How to complete this task: In the listing below, locate the lines that hold the string "What". Copy those lines.

Data extract:
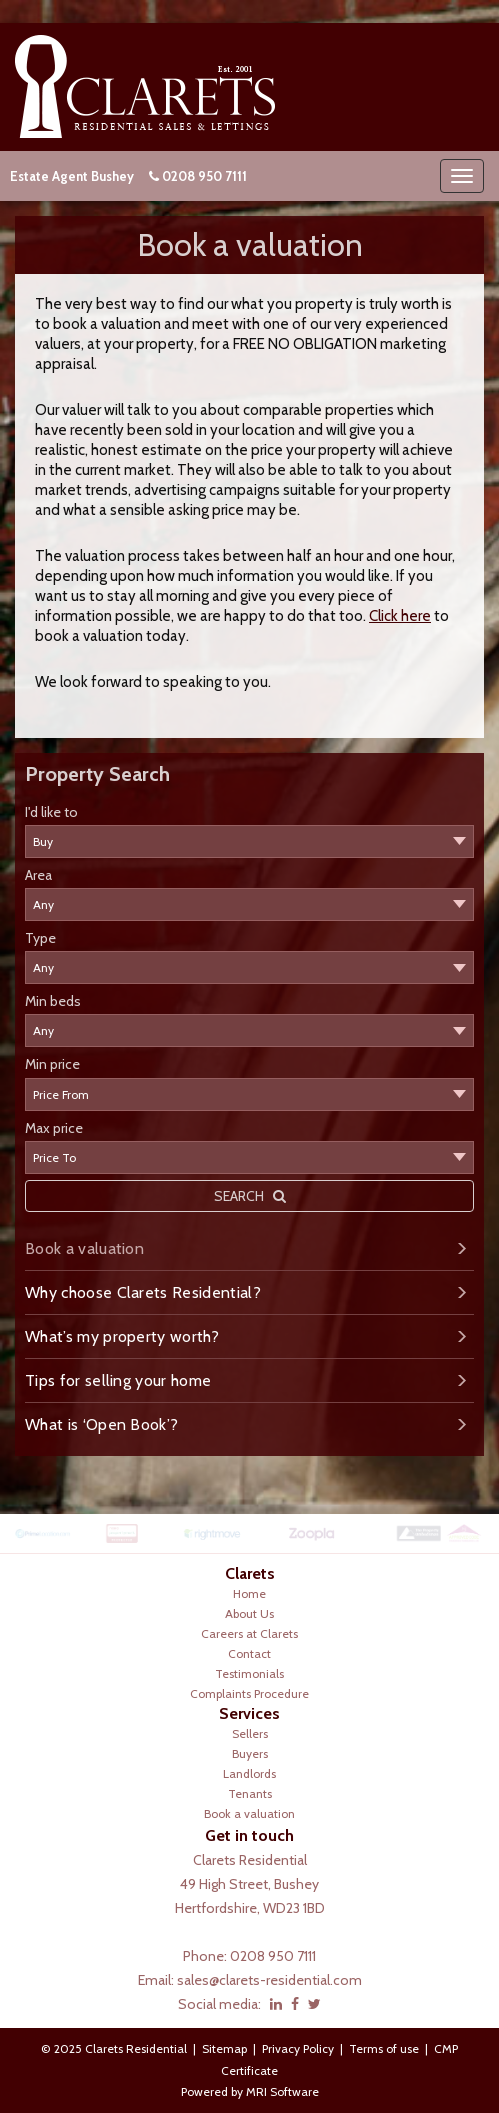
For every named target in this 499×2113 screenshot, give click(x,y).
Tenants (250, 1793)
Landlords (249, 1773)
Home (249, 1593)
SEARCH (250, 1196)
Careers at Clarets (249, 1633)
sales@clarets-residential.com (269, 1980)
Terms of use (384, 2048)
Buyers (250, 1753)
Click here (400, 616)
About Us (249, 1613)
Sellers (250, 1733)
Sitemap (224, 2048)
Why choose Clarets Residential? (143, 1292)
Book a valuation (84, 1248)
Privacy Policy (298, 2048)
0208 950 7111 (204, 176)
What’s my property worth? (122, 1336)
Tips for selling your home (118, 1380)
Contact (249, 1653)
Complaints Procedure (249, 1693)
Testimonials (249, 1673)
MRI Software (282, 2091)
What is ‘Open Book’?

Answer area:
What’s my property worth? (122, 1336)
What is ‘Open Book’?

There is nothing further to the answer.